3. Respondent contends that the complaint is insufficient because it fails to show that the contract was made by authority of defendant. This contention rests upon the recital in the contract that it was entered into “by and between the county of San Joaquin, state of California, by and through James Brown, the duly authorized agent of said county for said purpose, party of the first part, ’ ’ and plaintiff, the second party. The contract is signed: “James Brown. J. K. McPherson”; the .attestation reading: “In witness whereof, the said parties have caused this instrument to be properly subscribed.” The complaint alleges that the contract was entered into by defendant. Respondent cites section 2 of the act of April 1, 1897 (Stats. 1897, p. 452), which provides that the power of a county “can only be exercised by the board of supervisors, or by agents and officers acting under their authority, or authority of law.” It is claimed that the contract set forth in the complaint shows that it was executed by an agent of the county, and it therefore became necessary to allege the authority under which the agent acted. Furthermore, it is claimed that while, under the allegations, the proof at the trial might have shown authority, still, upon demurrer, the complaint *262is insufficient; citing Murphy v. Napa Co., 20 Cal. 497; House v. Los Ángeles Co., 104 Cal. 79, 37 Pac. 796; Jerome v. Stebbins, 14 Cal. 457; Green v. Palmer, 15 Cal. 411, 76 Am. Dec. 492, and other cases. This is not an instance of powers delegated to an agent, as was that in 104 Cal., 37 Pac., supra, nor is it a case where there is a failure to allege every fact essential to be proved, as were the other cases cited. Here the allegation is that the county entered into the contract, and the contract itself recites that the county made it by and through its duly authorized agent. The complaint also shows that the county acted under the contract, and made payments for work done under it. We think the allegations were sufficient. Defendant’s point must be made by the answer, and upon the trial.
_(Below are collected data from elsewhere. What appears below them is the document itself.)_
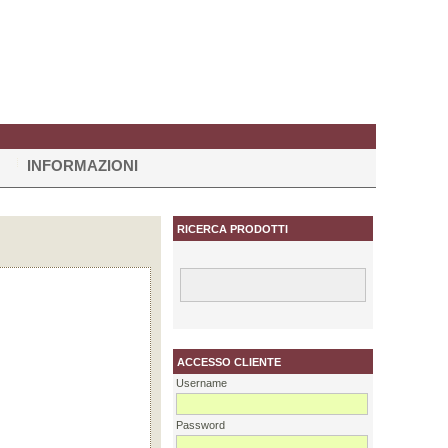
INFORMAZIONI
RICERCA PRODOTTI
ACCESSO CLIENTE
Username
Password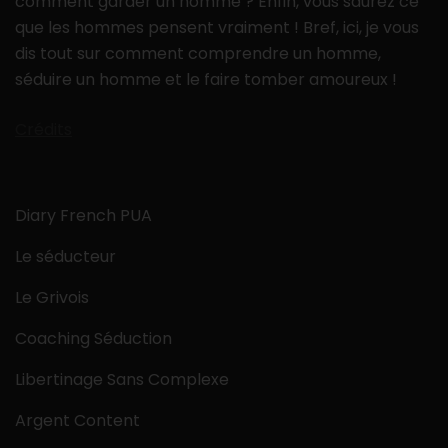
comment garder un homme ? Enfin, vous saurez ce
que les hommes pensent vraiment ! Bref, ici, je vous
dis tout sur comment comprendre un homme,
séduire un homme et le faire tomber amoureux !
Crédits
Diary French PUA
Le séducteur
Le Grivois
Coaching Séduction
Libertinage Sans Complexe
Argent Content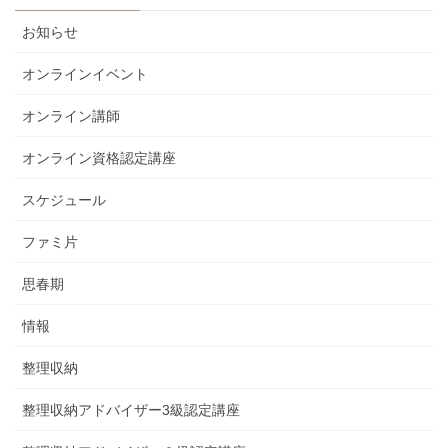
お知らせ
オンラインイベント
オンライン講師
オンライン資格認定講座
スケジュール
ファミ片
思春期
情報
整理収納
整理収納アドバイザー3級認定講座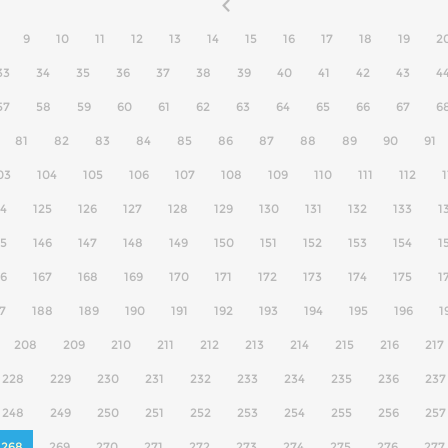
9
10
11
12
13
14
15
16
17
18
19
2
33
34
35
36
37
38
39
40
41
42
43
4
57
58
59
60
61
62
63
64
65
66
67
6
81
82
83
84
85
86
87
88
89
90
91
03
104
105
106
107
108
109
110
111
112
1
24
125
126
127
128
129
130
131
132
133
1
45
146
147
148
149
150
151
152
153
154
1
66
167
168
169
170
171
172
173
174
175
1
7
188
189
190
191
192
193
194
195
196
1
208
209
210
211
212
213
214
215
216
217
228
229
230
231
232
233
234
235
236
237
248
249
250
251
252
253
254
255
256
257
268
269
270
271
272
273
274
275
276
277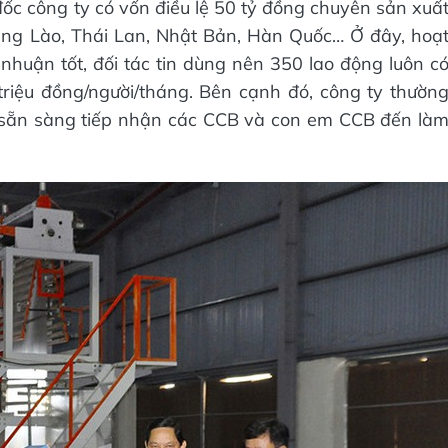
đốc công ty có vốn điều lệ 50 tỷ đồng chuyên sản xuấ
sang Lào, Thái Lan, Nhật Bản, Hàn Quốc… Ở đây, hoạ
 nhuận tốt, đối tác tin dùng nên 350 lao động luôn c
triệu đồng/người/tháng. Bên cạnh đó, công ty thườn
 sẵn sàng tiếp nhận các CCB và con em CCB đến là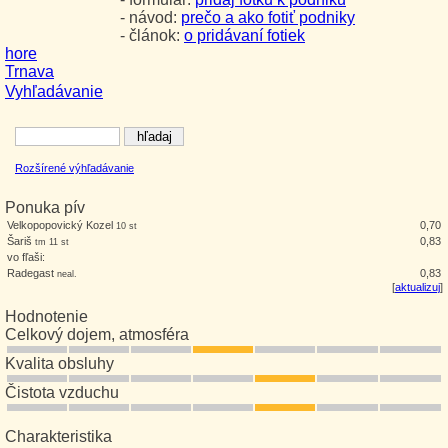
- návod:
prečo a ako fotiť podniky
- článok:
o pridávaní fotiek
hore
Trnava
Vyhľadávanie
Rozšírené výhľadávanie
Ponuka pív
Velkopopovický Kozel
0,70
10 st
Šariš
0,83
tm 11 st
vo fľaši:
Radegast
0,83
neal.
[
aktualizuj
]
Hodnotenie
Celkový dojem, atmosféra
Kvalita obsluhy
Čistota vzduchu
Charakteristika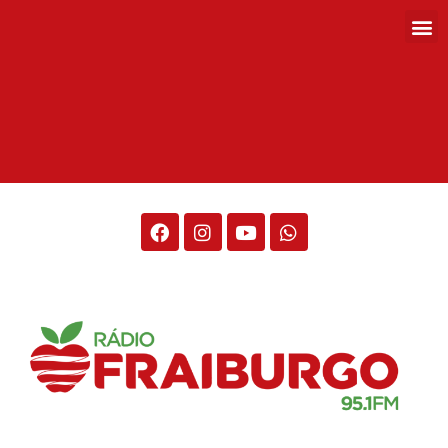
Rádio Fraiburgo 95.1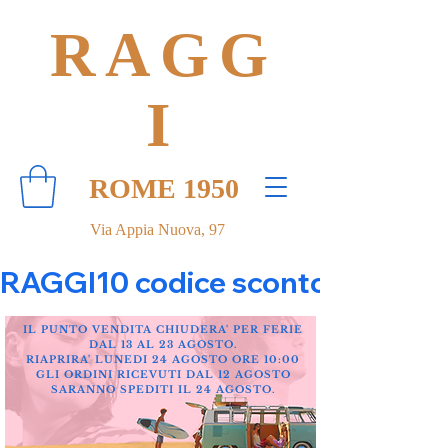
RAGG
I
ROME 1950
Via Appia Nuova, 97
RAGGI10 codice sconto 10% su tut
IL PUNTO VENDITA CHIUDERA' PER FERIE
DAL 13 AL 23 AGOSTO.
RIAPRIRA' LUNEDI 24 AGOSTO ORE 10:00
GLI ORDINI RICEVUTI DAL 12 AGOSTO
SARANNO SPEDITI IL 24 AGOSTO.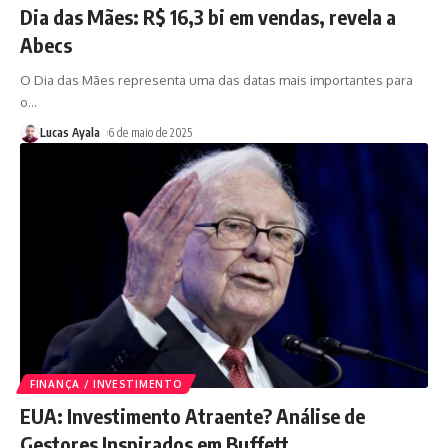
Dia das Mães: R$ 16,3 bi em vendas, revela a
Abecs
O Dia das Mães representa uma das datas mais importantes para
o
…
Lucas Ayala
6 de maio de 2025
FINANÇA / INVESTIMENTO
EUA: Investimento Atraente? Análise de
Gestores Inspirados em Buffett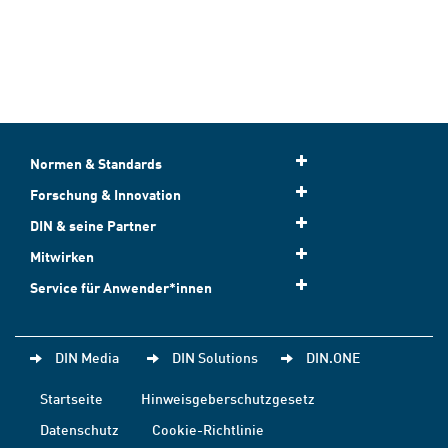
Normen & Standards
Forschung & Innovation
DIN & seine Partner
Mitwirken
Service für Anwender*innen
DIN Media
DIN Solutions
DIN.ONE
Startseite
Hinweisgeberschutzgesetz
Datenschutz
Cookie-Richtlinie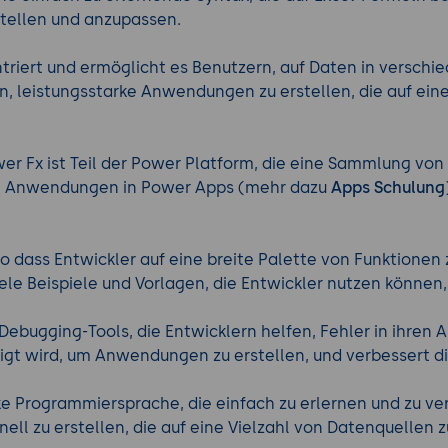
tellen und anzupassen.
triert und ermöglicht es Benutzern, auf Daten in verschie
n, leistungsstarke Anwendungen zu erstellen, die auf ein
r Fx ist Teil der Power Platform, die eine Sammlung von 
m Anwendungen in Power Apps (mehr dazu
Apps Schulung
 so dass Entwickler auf eine breite Palette von Funktionen
le Beispiele und Vorlagen, die Entwickler nutzen können, 
Debugging-Tools, die Entwicklern helfen, Fehler in ihren
ötigt wird, um Anwendungen zu erstellen, und verbessert d
ke Programmiersprache, die einfach zu erlernen und zu ve
 zu erstellen, die auf eine Vielzahl von Datenquellen z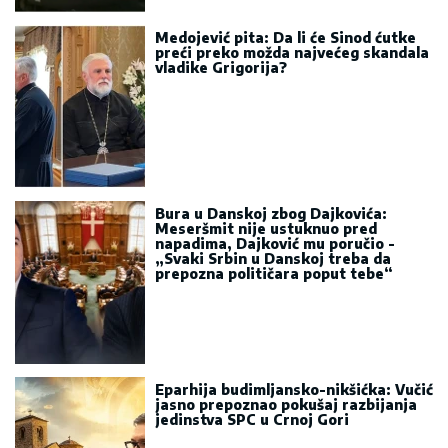
Medojević pita: Da li će Sinod ćutke
preći preko možda najvećeg skandala
vladike Grigorija?
Bura u Danskoj zbog Dajkovića:
Meseršmit nije ustuknuo pred
napadima, Dajković mu poručio -
„Svaki Srbin u Danskoj treba da
prepozna političara poput tebe“
Eparhija budimljansko-nikšićka: Vučić
jasno prepoznao pokušaj razbijanja
jedinstva SPC u Crnoj Gori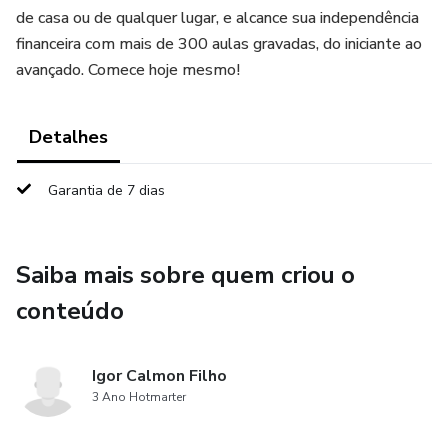
de casa ou de qualquer lugar, e alcance sua independência
financeira com mais de 300 aulas gravadas, do iniciante ao
avançado. Comece hoje mesmo!
Detalhes
Garantia de 7 dias
Saiba mais sobre quem criou o
conteúdo
Igor Calmon Filho
3 Ano Hotmarter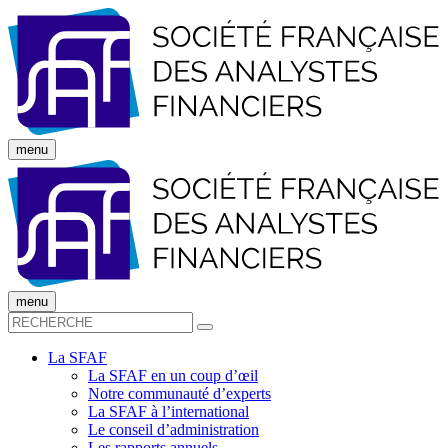
menu
menu
La SFAF
La SFAF en un coup d’œil
Notre communauté d’experts
La SFAF à l’international
Le conseil d’administration
Les rapports annuels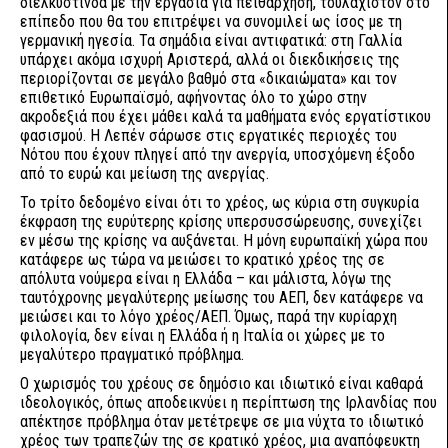
διελκυστίνδα με την εργασία για πειθάρχηση, τουλάχιστον στο
επίπεδο που θα του επιτρέψει να συνομιλεί ως ίσος με τη
γερμανική ηγεσία. Τα σημάδια είναι αντιφατικά: στη Γαλλία
υπάρχει ακόμα ισχυρή Αριστερά, αλλά οι διεκδικήσεις της
περιορίζονται σε μεγάλο βαθμό στα «δικαιώματα» και τον
επιθετικό Ευρωπαϊσμό, αφήνοντας όλο το χώρο στην
ακροδεξιά που έχει μάθει καλά τα μαθήματα ενός εργατίστικου
φασισμού. Η Λεπέν σάρωσε στις εργατικές περιοχές του
Νότου που έχουν πληγεί από την ανεργία, υποσχόμενη έξοδο
από το ευρώ και μείωση της ανεργίας.
Το τρίτο δεδομένο είναι ότι το χρέος, ως κύρια στη συγκυρία
έκφραση της ευρύτερης κρίσης υπερσυσσώρευσης, συνεχίζει
εν μέσω της κρίσης να αυξάνεται. Η μόνη ευρωπαϊκή χώρα που
κατάφερε ως τώρα να μειώσει το κρατικό χρέος της σε
απόλυτα νούμερα είναι η Ελλάδα – και μάλιστα, λόγω της
ταυτόχρονης μεγαλύτερης μείωσης του ΑΕΠ, δεν κατάφερε να
μειώσει και το λόγο χρέος/ΑΕΠ. Όμως, παρά την κυρίαρχη
φιλολογία, δεν είναι η Ελλάδα ή η Ιταλία οι χώρες με το
μεγαλύτερο πραγματικό πρόβλημα.
Ο χωρισμός του χρέους σε δημόσιο και ιδιωτικό είναι καθαρά
ιδεολογικός, όπως αποδεικνύει η περίπτωση της Ιρλανδίας που
απέκτησε πρόβλημα όταν μετέτρεψε σε μια νύχτα το ιδιωτικό
χρέος των τραπεζών της σε κρατικό χρέος, μια αναπόφευκτη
4. It is next contended that the county is not liable for the neglect of duty of its officers; citing Crowell v. Sonoma Co., 25 Cal. 316; Santa Cruz R. Co. v. Santa Clara Co., 62 Cal. 180; Chope v. City of Eureka, 78 Cal. 588, 12 Am. St. Rep. 113, 4 L. R. A. 325, 21 Pac. 364, and other like cases. The cases cited are actions arising out of the tortious acts of public officers, and are not in point. The cause of action here arises from breach of contract. Defendant cannot escape liability by setting up its neglect of duty in failing to perform its part of the contract. Even actions for damages arising out of the neglect of public officers, formerly held not to be maintainable, are in some cases now allowed, under the new constitution: Tyler v. Tehama Co., 109 Cal. 618, 42 Pac. 240. See, also, Denning v. State, 123 Cal. 316, 55 Pac. 1000. The judgment should be reversed, with directions to overrule the demurrer.

We concur: Haynes, C.; Gray, C.

PER CURIAM.

For the reasons given in the foregoing opinion the judgment is reversed, with directions to overrule the demurrer.